442: ◆X5vKxFyzyo[saga]
2017/09/25(月) 20:53:31.73 ID:4fkctst+O
ーー午後二時四十分から午後三時。墜落するまでの機内の様子。
午後二時四十分。佐藤によるハイジャックを目撃した客室乗務員はドアまで走り、コックピットの中へ入ろうとする。扉は固定されていて、乗務員ひとりの力ではどうしようもない。しばらくドアと格闘していると取手を握る指の先が真っ赤になり、爪が痛みを訴え始める。乗務員は取手から手を離す。振り返ると、乗客たちが席から身体を乗りだし、自分の方を見ていた。その瞬間、機体がおおきく傾く。ハイジャッカーが旅客機の進路を変更したのだと、乗務員は察知する。
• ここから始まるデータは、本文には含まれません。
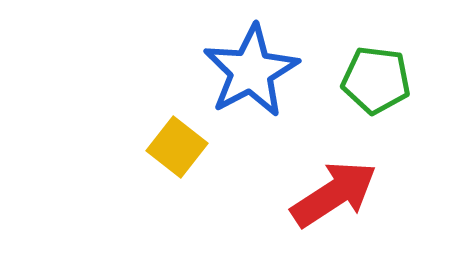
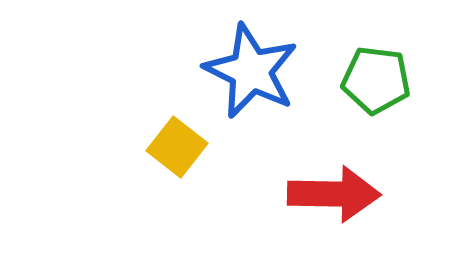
blue star: rotated 18 degrees counterclockwise
red arrow: rotated 34 degrees clockwise
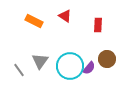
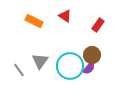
red rectangle: rotated 32 degrees clockwise
brown circle: moved 15 px left, 4 px up
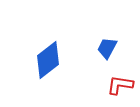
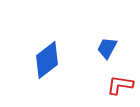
blue diamond: moved 1 px left
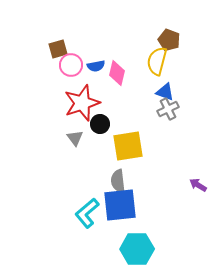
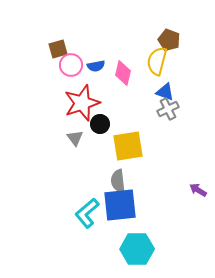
pink diamond: moved 6 px right
purple arrow: moved 5 px down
午後二時四十四分。吐き気をこらえつつ、乗務員はハイジャック対策のマニュアル通りに行動しようとする。インカムで同僚の乗務員たちにすぐに集まるように連絡。客室をパニックに陥らせないために数名は残す。次に地上との連絡。機内に備え付けられた地上との交信用の電話を手に取り、ハイジャック発生を航空管制官に伝え、警察や消防への連絡を依頼する。乗務員の話を聞いた管制官がもう一度機内の状況を説明してくれと要求してくる。だから、機長と副操縦士が殺されたんです、と言いながら、相手が一度の説明で十分に理解しなかったことにいらだっていたところで、客室乗務員は自分で自分の言葉に愕然とする。半分開いたドアから見たあの光景。あれが殺人の瞬間だったのだと、いまようやく脳が理解した。受話器を持つ手の震えがいよいよ大きくなりだした。
ほかの客室乗務員たち機体の前方に集まってきた。彼女たちは異変があったことは察しているが、詳しい状況はまだわかっていない。恐怖に身を震わせている客室乗務員を見て、集まった同僚たちも事態の深刻さに恐れを抱き始める。なかでも、現場に出て半年も経たない新人の動揺は大きい。